§ About this task
A verbatim copy of the line containing "Entertainment" and all lines after it, up to and including the final line of the records, is the only acceptable output.

§ The records
==================================================

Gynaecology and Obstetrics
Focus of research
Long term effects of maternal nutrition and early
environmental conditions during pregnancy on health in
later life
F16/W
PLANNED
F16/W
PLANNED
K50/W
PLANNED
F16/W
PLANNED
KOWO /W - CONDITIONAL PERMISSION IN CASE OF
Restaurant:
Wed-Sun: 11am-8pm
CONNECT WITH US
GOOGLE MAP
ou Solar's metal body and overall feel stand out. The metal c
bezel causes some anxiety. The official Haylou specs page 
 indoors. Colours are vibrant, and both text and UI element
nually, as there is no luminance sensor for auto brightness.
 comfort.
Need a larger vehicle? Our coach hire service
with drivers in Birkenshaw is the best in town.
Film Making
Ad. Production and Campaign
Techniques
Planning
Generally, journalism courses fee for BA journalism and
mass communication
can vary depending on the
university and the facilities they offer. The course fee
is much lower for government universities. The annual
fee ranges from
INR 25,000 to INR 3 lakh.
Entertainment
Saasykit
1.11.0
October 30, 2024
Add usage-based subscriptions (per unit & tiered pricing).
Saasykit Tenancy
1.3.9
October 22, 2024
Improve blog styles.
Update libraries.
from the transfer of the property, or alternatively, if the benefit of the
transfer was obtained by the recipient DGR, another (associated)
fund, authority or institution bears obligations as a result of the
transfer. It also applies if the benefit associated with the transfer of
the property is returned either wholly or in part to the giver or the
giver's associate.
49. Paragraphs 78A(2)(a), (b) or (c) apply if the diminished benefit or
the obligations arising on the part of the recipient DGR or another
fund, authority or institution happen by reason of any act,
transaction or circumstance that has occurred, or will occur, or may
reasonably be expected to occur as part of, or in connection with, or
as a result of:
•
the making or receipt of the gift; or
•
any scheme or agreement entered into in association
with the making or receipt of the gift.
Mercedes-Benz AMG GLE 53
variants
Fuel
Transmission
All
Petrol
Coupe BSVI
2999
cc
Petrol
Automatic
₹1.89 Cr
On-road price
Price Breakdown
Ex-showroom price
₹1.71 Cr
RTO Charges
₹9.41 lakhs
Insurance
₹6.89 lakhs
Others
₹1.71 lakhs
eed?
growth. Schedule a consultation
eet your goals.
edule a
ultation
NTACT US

==================================================

§ Written solution
Entertainment
Saasykit
1.11.0
October 30, 2024
Add usage-based subscriptions (per unit & tiered pricing).
Saasykit Tenancy
1.3.9
October 22, 2024
Improve blog styles.
Update libraries.
from the transfer of the property, or alternatively, if the benefit of the
transfer was obtained by the recipient DGR, another (associated)
fund, authority or institution bears obligations as a result of the
transfer. It also applies if the benefit associated with the transfer of
the property is returned either wholly or in part to the giver or the
giver's associate.
49. Paragraphs 78A(2)(a), (b) or (c) apply if the diminished benefit or
the obligations arising on the part of the recipient DGR or another
fund, authority or institution happen by reason of any act,
transaction or circumstance that has occurred, or will occur, or may
reasonably be expected to occur as part of, or in connection with, or
as a result of:
•
the making or receipt of the gift; or
•
any scheme or agreement entered into in association
with the making or receipt of the gift.
Mercedes-Benz AMG GLE 53
variants
Fuel
Transmission
All
Petrol
Coupe BSVI
2999
cc
Petrol
Automatic
₹1.89 Cr
On-road price
Price Breakdown
Ex-showroom price
₹1.71 Cr
RTO Charges
₹9.41 lakhs
Insurance
₹6.89 lakhs
Others
₹1.71 lakhs
eed?
growth. Schedule a consultation
eet your goals.
edule a
ultation
NTACT US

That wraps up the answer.